Hello fellow scientists,
I also posted this on the physics stack exchange, please tell me if it off topic for this one-I don't see any reason why it should be-.
I will start with an example:
An electron has an orbital angular momentum of $l=2$ and $m_l=2$. Say its spin is $m_s=-1/2$ . What is the probability of the measurement of the total angular momentum to equal $j=3/2$
I know that the total angular momentum can have values that range from $j_\min =\lvert l-s\rvert$ to $j_\max = l+s$ but I don't get how the probability calculation works math-wise. I am also aware that I have to construct the probability using $J_-$ and $J_+$ operators but my bibliography is of poor quality.
Any help would be greatly appreciated.
The question is related to math only because of funny quantum-mechanical angular momentum calculus.
So it is said that an electron has orbital angular momentum of $2$ and we know that electron always has spin $1/2$. Now we construct the multiplet of total angular momentum eigenstates (in the following LHS are total angular momentum eigenstates, RHS are tensor products of orbital angular momentum eigenstates by spin eigenstates):
$$|5/2,5/2\rangle =|2,2\rangle\otimes|1/2,1/2\rangle $$ $$|5/2,3/2\rangle =\alpha|2,1\rangle\otimes|1/2,1/2\rangle+\beta|2,2\rangle\otimes|1/2,-1/2\rangle$$ $$|3/2,3/2\rangle =\gamma|2,1\rangle\otimes|1/2,1/2\rangle+\delta|2,2\rangle\otimes|1/2,-1/2\rangle$$
Our final goal is to find $\delta$ modulo squared, $|\delta|^2$, which is the probability we are looking for.
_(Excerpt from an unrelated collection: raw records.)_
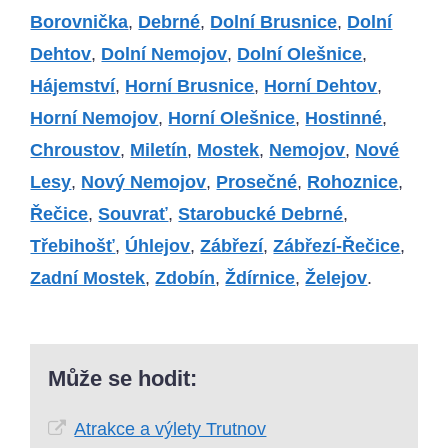
Borovnička
,
Debrné
,
Dolní Brusnice
,
Dolní
Dehtov
,
Dolní Nemojov
,
Dolní Olešnice
,
Hájemství
,
Horní Brusnice
,
Horní Dehtov
,
Horní Nemojov
,
Horní Olešnice
,
Hostinné
,
Chroustov
,
Miletín
,
Mostek
,
Nemojov
,
Nové
Lesy
,
Nový Nemojov
,
Prosečné
,
Rohoznice
,
Řečice
,
Souvrať
,
Starobucké Debrné
,
Třebihošť
,
Úhlejov
,
Zábřezí
,
Zábřezí-Řečice
,
Zadní Mostek
,
Zdobín
,
Ždírnice
,
Želejov
.
Může se hodit:
Atrakce a výlety Trutnov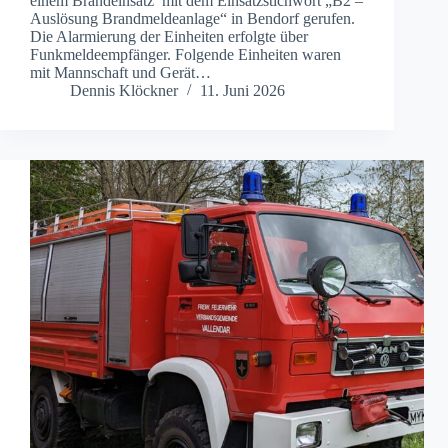
einem Brandeinsatz mit dem Einsatzstichwort „B2 –
Auslösung Brandmeldeanlage“ in Bendorf gerufen.
Die Alarmierung der Einheiten erfolgte über
Funkmeldeempfänger. Folgende Einheiten waren
mit Mannschaft und Gerät…
Dennis Klöckner
11. Juni 2026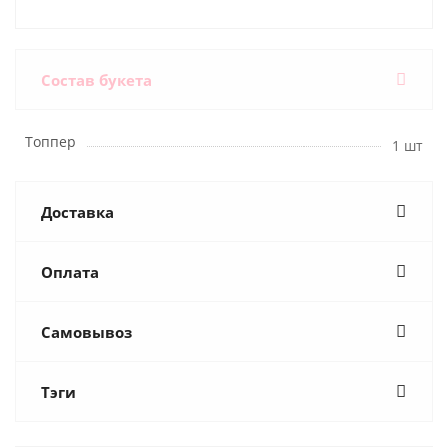
Состав букета
Топпер
1 шт
Доставка
Оплата
Самовывоз
Тэги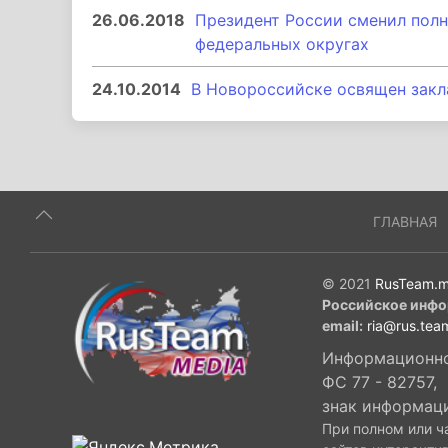
26.06.2018
Президент России сменил полн
федеральных округах
24.10.2014
В Новороссийске освящен закл
ГЛАВНАЯ
© 2021
RusTeam.m
Российское инфо
email:
ria@rus.tea
Информационное
ФС 77 - 82757,
знак информац
При полном или ч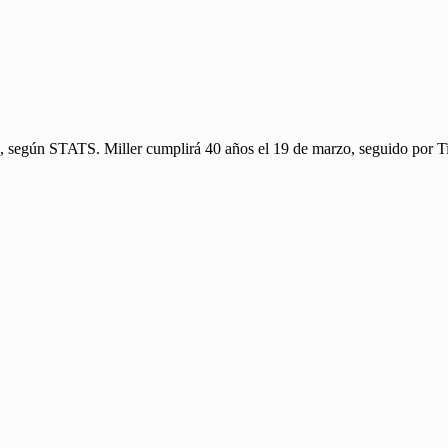
iga, según STATS. Miller cumplirá 40 años el 19 de marzo, seguido por T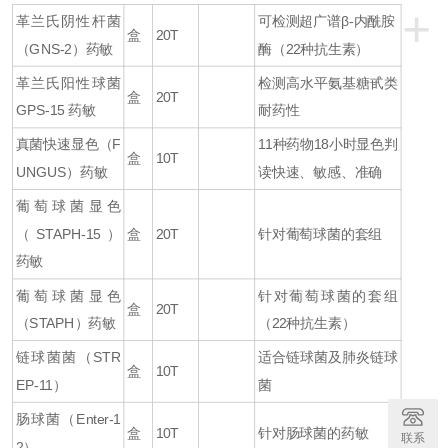
+
革兰氏阴性杆菌
可检测超广谱β-内酰胺
盒
20T
（GNS-2）
药敏
酶（22种抗生素）
革兰氏阳性球菌
检测高水平氨基糖甙类
盒
20T
GPS-15
药敏
耐药性
真菌快速显色（F
11种药物18小时显色判
盒
10T
UNGUS）药敏
读快速、敏感、准确
葡萄球菌显色
（
STAPH-15
）
盒
20T
针对葡萄球菌的套组
药敏
葡萄球菌显色
针对葡萄球菌的套组
盒
20T
（
STAPH
）药敏
（22种抗生素）
链球菌菌（
STR
适合链球菌及肺炎链球
盒
10T
EP-11
）
菌
肠球菌（
Enter-1
盒
10T
针对肠球菌的药敏
联系
2
）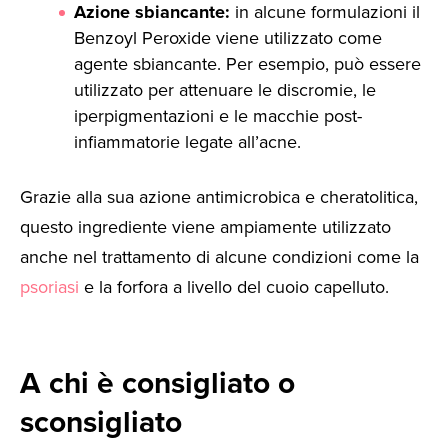
Azione sbiancante:
in alcune formulazioni il
Benzoyl Peroxide viene utilizzato come
agente sbiancante. Per esempio, può essere
utilizzato per attenuare le discromie, le
iperpigmentazioni e le macchie post-
infiammatorie legate all’acne.
Grazie alla sua azione antimicrobica e cheratolitica,
questo ingrediente viene ampiamente utilizzato
anche nel trattamento di alcune condizioni come la
psoriasi
e la forfora a livello del cuoio capelluto.
A chi è consigliato o
sconsigliato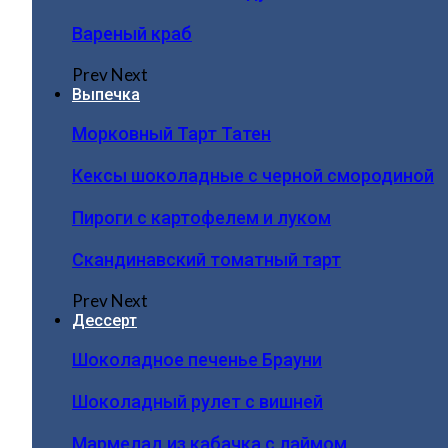
Вареный краб
Prev
Next
Выпечка
Морковный Тарт Татен
Кексы шоколадные с черной смородиной
Пироги c картофелем и луком
Скандинавский томатный тарт
Prev
Next
Дессерт
Шоколадное печенье Брауни
Шоколадный рулет с вишней
Мармелад из кабачка с лаймом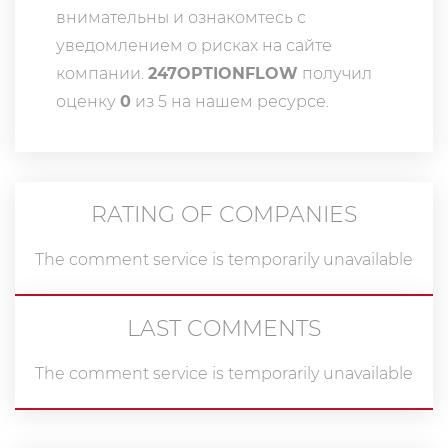
внимательны и ознакомтесь с
уведомлением о рисках на сайте
компании.
247OPTIONFLOW
получил
оценку
0
из 5 на нашем ресурсе.
RATING OF COMPANIES
The comment service is temporarily unavailable
LAST COMMENTS
The comment service is temporarily unavailable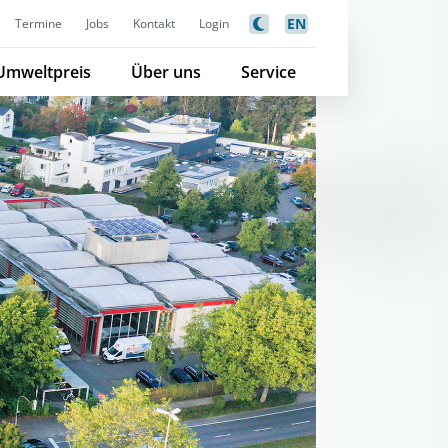
EN
Termine
Jobs
Kontakt
Login
Umweltpreis
Über uns
Service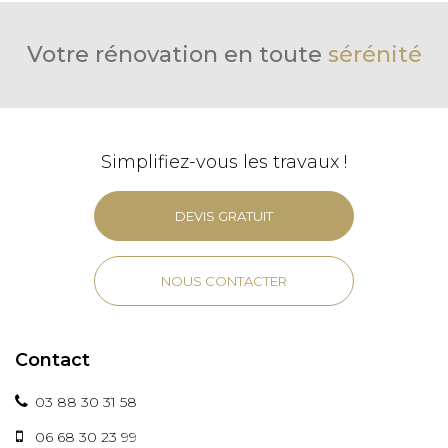
Votre rénovation en toute
sérénité
Simplifiez-vous les travaux !
DEVIS GRATUIT
NOUS CONTACTER
Contact
03 88 30 31 58
06 68 30 23 99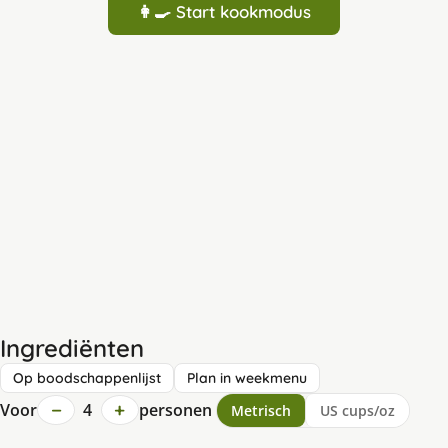
👩‍🍳 Start kookmodus
Ingrediënten
Op boodschappenlijst
Plan in weekmenu
−
+
Voor
4
personen
Metrisch
US cups/oz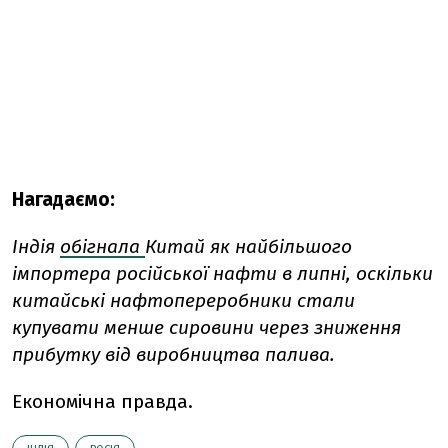
Нагадаємо:
Індія
обігнала
Китай як найбільшого
імпортера російської нафти в липні, оскільки
китайські нафтопереробники стали
купувати менше сировини через зниження
прибутку від виробництва палива.
Економічна правда.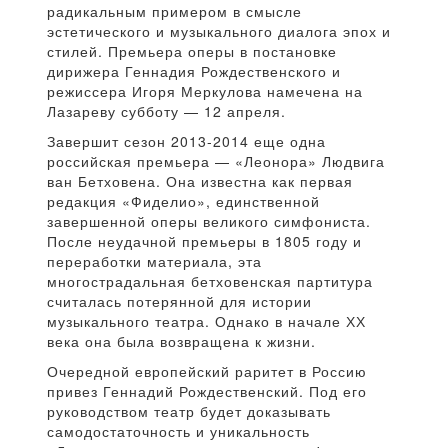
радикальным примером в смысле
эстетического и музыкального диалога эпох и
стилей. Премьера оперы в постановке
дирижера Геннадия Рождественского и
режиссера Игоря Меркулова намечена на
Лазареву субботу — 12 апреля.
Завершит сезон 2013-2014 еще одна
российская премьера — «Леонора» Людвига
ван Бетховена. Она известна как первая
редакция «Фиделио», единственной
завершенной оперы великого симфониста.
После неудачной премьеры в 1805 году и
переработки материала, эта
многострадальная бетховенская партитура
считалась потерянной для истории
музыкального театра. Однако в начале ХХ
века она была возвращена к жизни.
Очередной европейский раритет в Россию
привез Геннадий Рождественский. Под его
руководством театр будет доказывать
самодостаточность и уникальность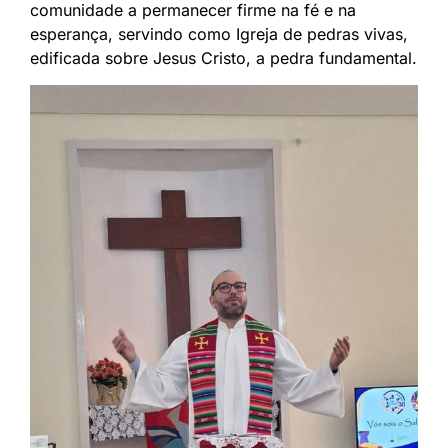
comunidade a permanecer firme na fé e na
esperança, servindo como Igreja de pedras vivas,
edificada sobre Jesus Cristo, a pedra fundamental.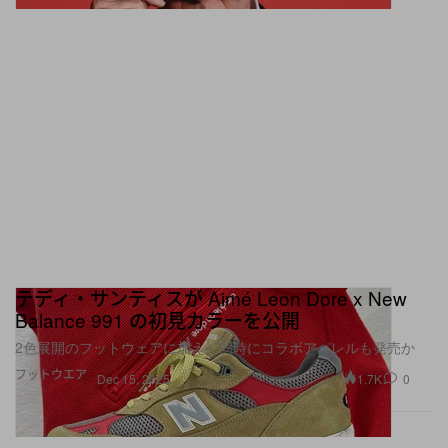
テディ・サンティスが Aimé Leon Dore x New
Balance 991 の初見カラーを公開
2色展開のフットウェアに加え、同時にコラボアパレルも発売か
フットウエア
1.7K
0
Dec 15, 2025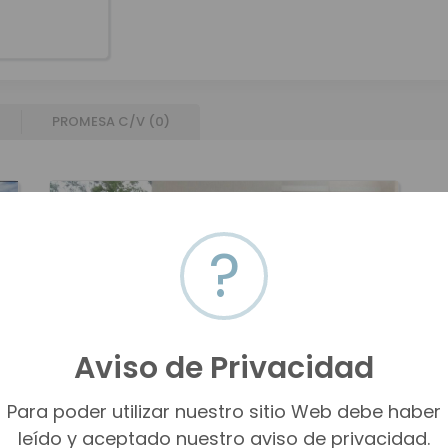
PROMESA C/V (
0
)
?
Aviso de Privacidad
Para poder utilizar nuestro sitio Web debe haber
leído y aceptado nuestro aviso de privacidad.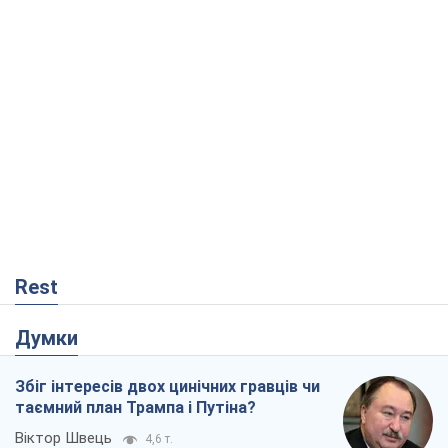
Rest
Думки
Збіг інтересів двох цинічних гравців чи
таємний план Трампа і Путіна?
Віктор Швець
4,6 т.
We start from the top state of the multiplet $|5/2,5/2\rangle$ and apply lowering operator
$$J_{-}=L_{-}+S_{-}$$ to both sides; we have
$$J_{-}|j,m\rangle=\hbar\sqrt{j(j+1)-m(m-1)}|j,m-1\rangle$$
the same is for $L_{-}$ and $S_{-}$, ex
$$L_{-}|l,m_l\rangle=\hbar\sqrt{l(l+1)-m_l(m_l-1)}|l,m_l-1\rangle$$
so
$$J_{-}|5/2,5/2\rangle=\hbar\sqrt{5/2\cdot 7/2-5/2\cdot 3/2}|5/2,3/2\rangle=\hbar\sqrt{5}|5/2,3/2\rangle$$
$$(L_{-}+S_{-})|2,2\rangle\otimes|1/2,1/2\rangle=(L_{-}|2,2\rangle)\otimes|1/2,1/2\rangle+|2,2\rangle\otimes(S_{-}|1/2,1/2\rangle)$$
$$=\hbar \cdot 2|2,1\rangle\otimes|1/2,1/2\rangle+\hbar \cdot |2,2\rangle\otimes|1/2,-1/2\rangle$$
so $\alpha=2/\sqrt{5}$, $\beta=1/\sqrt{5}$.
To find $\gamma$ and $\delta$ it is enough to note that the states $|5/2,3/2\rangle$ and $|3/2,3/2\rangle$ are orthonormal, and we can choose (up to common phase which does not matter here) $\gamma=-1/\sqrt{5}$, $\delta=2/\sqrt{5}$, and the final answer is
$$P=|\delta|^2=\frac{4}{5}$$